256. La condition.- Pour être sanctionnée, la loi exige une action en justice, ce qui rend le consommateur un peu hésitant à l’idée d’entamer une procédure judiciaire, pour une clause résolutoire abusive, vu que le coût et la lenteur de la procédure auront peut-être raison de lui, l’enjeu du litige est beaucoup moins important que le coût éventuel de la procédure, il est dès lors plus avantageux pour le consommateur d’entamer une procédure en résolution, qu’une demande en annulation d’une clause résolutoire.

257. L'effet de l'annulation.- D’une façon générale, le juge s’il constate que la clause résolutoire utilisée dans un contrat est abusive, et sanctionne son auteur par son annulation, celle-ci ne produira aucun effet sur le contrat et ce dernier doit être exécuté d’une façon tout à fait normale.

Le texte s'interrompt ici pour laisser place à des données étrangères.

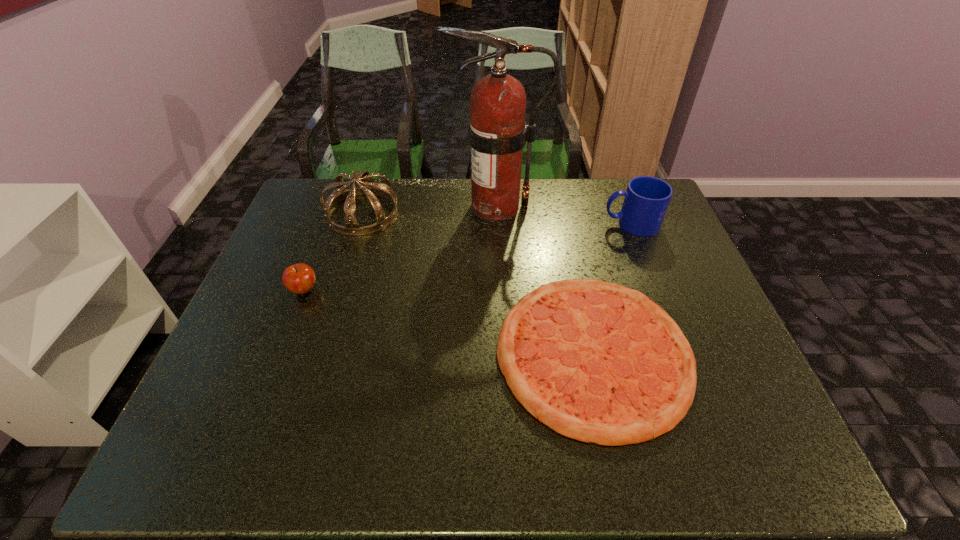 Where is `mug that is at the right edge`? This screenshot has height=540, width=960. mug that is at the right edge is located at coordinates (646, 200).

Find the location of a particular element. This screenshot has height=540, width=960. pizza that is at the right edge is located at coordinates pos(598,362).

You are a GUI agent. You are given a task and a screenshot of the screen. Output one action in this format:
    pyautogui.click(x=<x>, y=<y>)
    Task: Click on the object that is at the far left corner
    The height and width of the screenshot is (540, 960).
    Given the screenshot: What is the action you would take?
    pyautogui.click(x=367, y=187)

Find the location of a particular element. Image resolution: width=960 pixels, height=540 pixels. object positioned at the far right corner is located at coordinates [x=646, y=200].

The width and height of the screenshot is (960, 540). What are the coordinates of `object that is at the near right corner` in the screenshot? It's located at (598, 362).

The height and width of the screenshot is (540, 960). What are the coordinates of `vacant space at the far edge of the desktop` in the screenshot? It's located at (444, 213).

Locate an element on the screen. The image size is (960, 540). vacant area at the near edge of the desktop is located at coordinates (261, 459).

Locate an element on the screen. blank space at the left edge of the desktop is located at coordinates (260, 276).

Identify the location of free spot at the right edge of the desktop. The image size is (960, 540). (668, 258).

I want to click on vacant position at the far left corner of the desktop, so click(337, 213).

En cas de contestation ou de litige entre les parties, l’auteur de la clause résolutoire abusive, n’encourt aucune sanction, hormis le maintien du contrat, et l’annulation de la clause en question, il ne peut être condamné à verser des dommages et intérêts à l’autre partie, ou encore, à anéantir le contrat à son tort. Dans le cas contraire, si la clause résolutoire n’est pas réputée abusive, le juge ne peut que constater la rupture de plein droit du contrat sans qu’il puisse intervenir pour l’annuler ou la supprimer.